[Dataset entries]
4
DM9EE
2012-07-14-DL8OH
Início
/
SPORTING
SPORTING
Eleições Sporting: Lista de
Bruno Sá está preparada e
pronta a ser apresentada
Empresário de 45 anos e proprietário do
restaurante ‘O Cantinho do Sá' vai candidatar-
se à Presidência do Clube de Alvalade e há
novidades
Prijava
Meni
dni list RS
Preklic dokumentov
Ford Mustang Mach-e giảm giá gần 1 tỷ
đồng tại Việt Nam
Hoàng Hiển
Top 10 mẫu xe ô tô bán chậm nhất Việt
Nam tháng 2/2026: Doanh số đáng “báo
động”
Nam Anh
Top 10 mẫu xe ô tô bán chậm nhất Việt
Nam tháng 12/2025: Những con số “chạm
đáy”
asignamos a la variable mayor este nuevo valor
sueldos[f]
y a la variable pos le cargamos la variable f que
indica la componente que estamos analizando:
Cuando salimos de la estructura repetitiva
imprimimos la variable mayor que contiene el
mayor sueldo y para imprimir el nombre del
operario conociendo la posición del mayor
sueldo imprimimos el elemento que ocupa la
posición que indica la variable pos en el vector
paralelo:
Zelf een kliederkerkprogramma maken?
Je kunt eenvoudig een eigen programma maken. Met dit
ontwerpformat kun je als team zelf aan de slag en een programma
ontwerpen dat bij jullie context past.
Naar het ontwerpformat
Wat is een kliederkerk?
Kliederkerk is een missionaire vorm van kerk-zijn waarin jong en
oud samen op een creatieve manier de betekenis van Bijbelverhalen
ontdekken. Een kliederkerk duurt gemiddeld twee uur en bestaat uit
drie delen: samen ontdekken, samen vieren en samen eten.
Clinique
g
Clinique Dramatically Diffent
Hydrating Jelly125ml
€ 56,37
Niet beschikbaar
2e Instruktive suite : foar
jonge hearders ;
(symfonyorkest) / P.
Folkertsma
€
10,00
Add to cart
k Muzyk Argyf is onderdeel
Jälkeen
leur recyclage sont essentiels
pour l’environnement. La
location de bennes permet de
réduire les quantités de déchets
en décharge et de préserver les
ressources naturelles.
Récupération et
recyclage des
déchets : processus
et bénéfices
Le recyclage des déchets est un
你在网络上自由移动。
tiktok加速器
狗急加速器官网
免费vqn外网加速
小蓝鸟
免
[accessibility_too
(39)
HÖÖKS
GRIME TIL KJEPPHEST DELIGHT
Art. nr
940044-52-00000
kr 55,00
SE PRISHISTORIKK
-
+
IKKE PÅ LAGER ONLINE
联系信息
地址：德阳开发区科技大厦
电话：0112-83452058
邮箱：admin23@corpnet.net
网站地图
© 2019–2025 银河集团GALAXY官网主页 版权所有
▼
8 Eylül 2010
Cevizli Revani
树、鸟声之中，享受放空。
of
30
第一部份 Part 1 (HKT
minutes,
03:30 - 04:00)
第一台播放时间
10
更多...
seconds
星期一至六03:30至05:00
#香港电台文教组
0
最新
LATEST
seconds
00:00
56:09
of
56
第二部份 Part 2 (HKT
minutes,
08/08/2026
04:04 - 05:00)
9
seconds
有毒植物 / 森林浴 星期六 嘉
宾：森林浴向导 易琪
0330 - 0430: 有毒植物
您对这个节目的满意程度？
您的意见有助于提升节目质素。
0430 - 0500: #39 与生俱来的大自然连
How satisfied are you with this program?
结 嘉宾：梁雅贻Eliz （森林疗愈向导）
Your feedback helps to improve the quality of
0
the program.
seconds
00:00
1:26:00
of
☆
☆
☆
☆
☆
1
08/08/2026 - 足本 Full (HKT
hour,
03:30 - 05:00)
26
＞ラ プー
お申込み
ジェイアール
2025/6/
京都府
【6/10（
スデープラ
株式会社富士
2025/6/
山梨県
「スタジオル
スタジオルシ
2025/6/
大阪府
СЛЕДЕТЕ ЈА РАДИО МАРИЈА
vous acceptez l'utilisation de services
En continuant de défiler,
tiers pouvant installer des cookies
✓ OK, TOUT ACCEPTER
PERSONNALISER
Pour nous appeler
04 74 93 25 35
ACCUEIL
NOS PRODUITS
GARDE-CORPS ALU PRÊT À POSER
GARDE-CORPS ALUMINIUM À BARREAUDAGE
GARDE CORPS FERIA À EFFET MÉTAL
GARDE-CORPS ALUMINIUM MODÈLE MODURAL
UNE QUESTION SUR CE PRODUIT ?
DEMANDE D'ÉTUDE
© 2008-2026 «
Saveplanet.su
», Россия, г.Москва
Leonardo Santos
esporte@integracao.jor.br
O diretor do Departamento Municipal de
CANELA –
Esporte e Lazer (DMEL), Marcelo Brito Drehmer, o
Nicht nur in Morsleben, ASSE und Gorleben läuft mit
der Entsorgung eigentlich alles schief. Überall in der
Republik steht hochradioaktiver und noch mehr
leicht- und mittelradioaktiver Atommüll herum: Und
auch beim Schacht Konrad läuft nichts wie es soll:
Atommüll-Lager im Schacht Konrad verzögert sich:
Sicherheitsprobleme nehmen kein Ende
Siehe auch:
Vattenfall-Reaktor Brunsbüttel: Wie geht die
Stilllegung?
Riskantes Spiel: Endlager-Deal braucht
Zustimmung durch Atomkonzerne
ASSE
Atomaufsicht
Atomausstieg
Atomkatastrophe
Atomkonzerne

## Work request:
Write out each line above with the word "GARDE".

## Your solution:
GARDE-CORPS ALU PRÊT À POSER
GARDE-CORPS ALUMINIUM À BARREAUDAGE
GARDE CORPS FERIA À EFFET MÉTAL
GARDE-CORPS ALUMINIUM MODÈLE MODURAL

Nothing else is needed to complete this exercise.